Pflege nach der Tour
Wanderstöcke sind pflegeleicht, aber nicht wartungsfrei. Nach jeder Tour Schmutz und Feuchtigkeit entfernen und die Verschlüsse offen trocknen lassen. Bei Teleskopstöcken die Segmente auseinanderziehen, damit sich innen kein Kondenswasser sammelt – stehende Feuchtigkeit greift auf Dauer die Klemmmechanismen an. Klemmen und Gewinde gelegentlich auf festen Sitz prüfen.

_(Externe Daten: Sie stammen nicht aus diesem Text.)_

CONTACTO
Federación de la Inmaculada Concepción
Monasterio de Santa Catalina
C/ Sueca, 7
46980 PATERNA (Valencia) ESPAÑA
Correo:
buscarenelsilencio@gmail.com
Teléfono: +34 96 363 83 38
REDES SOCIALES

- Teleskop für maximale Verstellbarkeit, Faltstock für kleinstes Packmaß und schnelles Verstauen
- Aluminium für raues Gelände und Budget – verbiegt statt zu brechen. Carbon für lange Strecken – leichter, aber empfindlicher
- Korkgriff für lange Touren, EVA fürs Mittelklasse-Segment – verlängerte Griffzone spart ständiges Nachjustieren
- Grundlänge: Körpergröße mal 0,68–0,70, bergauf kürzer, bergab länger
- Klemmverschluss bevorzugen – zuverlässiger bei Dreck, Kälte und Handschuhen
- Nach der Tour Segmente trennen, trocknen lassen, Verschlüsse auf festen Sitz prüfen
Ob Tageswanderung im Mittelgebirge oder dreiwöchiger Trek in den Alpen – mit dem richtigen Stock gehst du bergab so entspannt wie bergauf. Und wenn du dich nicht entscheiden kannst: Ein solider Alu-Teleskopstock deckt das breiteste Spektrum ab und ist der Einstieg, den die wenigsten bereuen.